We selected countries with a large number of users and rich sequence data to explore the country composition of users. Figure 7 shows the mutual contribution of users from eight countries, including Germany, the United States, and France. The different countries in the figure are represented by arcs of different colors, and the bands of the same color as the arcs indicate that the users of the corresponding countries have contributed to other countries. The wider the ribbon, the more users are represented. Users contributing in foreign countries is common in Mapillary. Users in countries with close geographical proximity contribute more to each other. Many German users have contributed to Mapillary in other countries. Many sequences collected by these users are found in many European countries such as the Netherlands and the United Kingdom. Most German users contributed to France. Many users in other European countries have also mapped Mapillary sequences in Germany. Users in the United States also have close links to the European countries and they contributed to each other. The user composition in Japan and Australia is diverse, but the number of users connected to the other six countries is relatively low.

From mobile phones to high-end cameras, the Mapillary platform can process images from a variety of devices. Therefore, the tools used by users for data collection are diverse. Figure 8 shows the distribution of devices used by contributors when collecting data. Here, we only display devices with more than 1000 sequences. Among them, Samsung, Apple, Microsoft, Garmin, and Sony are the leaders. Capture settings include smartphones (Samsung, Huawei, Apple, etc.) as well as professional capture devices (Trimble, Garmin, etc.). Smartphones of various brands are the most widely used by users. The devices available are versatile and the acquisition environment is not limited, which is extremely user-friendly. People can use simple tools to collect street view images and contribute to Mapillary, which facilitates data collection for users and enhances the contribution experience of new users.

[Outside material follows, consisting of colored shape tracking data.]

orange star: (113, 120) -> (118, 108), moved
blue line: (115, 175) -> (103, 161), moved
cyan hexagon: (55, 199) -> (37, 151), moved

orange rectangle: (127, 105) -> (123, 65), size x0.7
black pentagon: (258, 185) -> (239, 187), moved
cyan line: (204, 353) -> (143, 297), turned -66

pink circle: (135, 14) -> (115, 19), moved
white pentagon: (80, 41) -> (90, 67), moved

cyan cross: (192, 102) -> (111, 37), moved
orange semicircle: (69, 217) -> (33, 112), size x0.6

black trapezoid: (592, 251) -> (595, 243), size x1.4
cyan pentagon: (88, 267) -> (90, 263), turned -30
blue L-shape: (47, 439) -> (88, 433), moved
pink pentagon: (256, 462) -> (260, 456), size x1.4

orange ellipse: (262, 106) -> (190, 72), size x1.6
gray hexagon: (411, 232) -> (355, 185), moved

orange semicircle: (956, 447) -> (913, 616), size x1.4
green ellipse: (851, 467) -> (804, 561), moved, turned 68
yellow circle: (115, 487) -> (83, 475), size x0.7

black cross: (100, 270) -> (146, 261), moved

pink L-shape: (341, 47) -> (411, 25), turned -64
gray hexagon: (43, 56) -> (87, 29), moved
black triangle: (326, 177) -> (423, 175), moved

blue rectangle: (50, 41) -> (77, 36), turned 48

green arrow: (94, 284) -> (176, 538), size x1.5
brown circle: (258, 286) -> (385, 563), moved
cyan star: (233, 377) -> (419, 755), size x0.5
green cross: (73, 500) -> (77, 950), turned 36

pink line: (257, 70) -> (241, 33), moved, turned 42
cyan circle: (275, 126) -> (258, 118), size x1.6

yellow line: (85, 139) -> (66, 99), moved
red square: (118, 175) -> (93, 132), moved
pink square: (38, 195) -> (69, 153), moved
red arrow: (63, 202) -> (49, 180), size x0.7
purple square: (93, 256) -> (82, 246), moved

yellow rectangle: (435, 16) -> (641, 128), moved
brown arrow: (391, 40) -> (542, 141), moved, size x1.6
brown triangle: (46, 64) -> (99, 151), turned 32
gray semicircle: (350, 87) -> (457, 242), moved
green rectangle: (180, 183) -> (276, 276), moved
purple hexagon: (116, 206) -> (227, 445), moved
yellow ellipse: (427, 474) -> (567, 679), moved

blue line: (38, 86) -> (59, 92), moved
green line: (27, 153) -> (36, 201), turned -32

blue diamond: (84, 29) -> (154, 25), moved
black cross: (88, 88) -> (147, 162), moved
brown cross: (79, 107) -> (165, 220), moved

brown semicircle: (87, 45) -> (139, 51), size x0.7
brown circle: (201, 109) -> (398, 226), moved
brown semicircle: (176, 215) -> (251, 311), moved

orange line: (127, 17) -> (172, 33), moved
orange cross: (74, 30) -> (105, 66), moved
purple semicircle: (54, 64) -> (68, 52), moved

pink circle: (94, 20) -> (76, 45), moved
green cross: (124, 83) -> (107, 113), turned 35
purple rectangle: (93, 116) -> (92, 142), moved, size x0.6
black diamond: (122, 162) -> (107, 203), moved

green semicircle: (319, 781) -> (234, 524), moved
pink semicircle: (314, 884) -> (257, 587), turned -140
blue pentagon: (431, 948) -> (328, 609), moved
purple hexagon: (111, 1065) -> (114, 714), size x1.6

The camera sensors and devices used in each country to collect Mapillary sequences are diverse. We counted the top five equipment most used to capture Mapillary sequences in some countries, and found that 16 main types were used in the nine countries (Figure 9). The base graph in Figure 9 shows the number of street view images per unit area (1 km²) using the same algorithm as Figure 6. The distribution of the number of images per unit area is similar to the sequence length within the unit area (Figure 6), and Europe has a higher image density. We selected some countries with high density to count the more frequently used (top five) device types and present the results in donut charts. Apple was the most commonly used brand, and ranked among the top five in all the selected nine countries. Samsung and Sony were also popular.

Mapillary allows people to collect street view data while walking, cycling, or driving. Various contribution models help people to better participate in Mapillary. We calculated the average speed of each sequence to determine the contribution method when the user was collecting the data. To reduce the impact of equipment and positioning errors, we removed the sequences with fewer than 20 images. For the remaining sequences, we obtained the time when the first and last images in the sequence were captured, and used the interval between them as the total collection time. The ratio between the geographical distance corresponding to the sequence and the total time was taken as the average speed. According to the information obtained, the walking speed of most people was 5 km/h, whereas cycling speed was about 20 km/h. In this study, sequences with a speed below 8 km//h were assumed to be collected while walking. Sequences with speeds greater than 25 km/h were considered to be collected by driving. The other sequences were captured by the users while cycling. Figure 10 shows the distribution of the number of sequences and images captured in different ways. The sequences with less than 20 images accounted for 40.9%, but the corresponding total number of images was very small, accounting for only 0.5% of all images. This is consistent with the relationship between sequence length and the number of images. That is, the shorter the sequence, the fewer the images. A large number of short sequences indicate that most contributors have only made simple attempts. In Figure 10, 72.8% of the images were collected by driving. This means that most users prefer to use Mapillary when driving. Generally, users travel further and more easily by driving, so that the number of images in distant trajectories was also large. This further explains why the images included in the sequences contributed by driving accounted for 72.8% of all images.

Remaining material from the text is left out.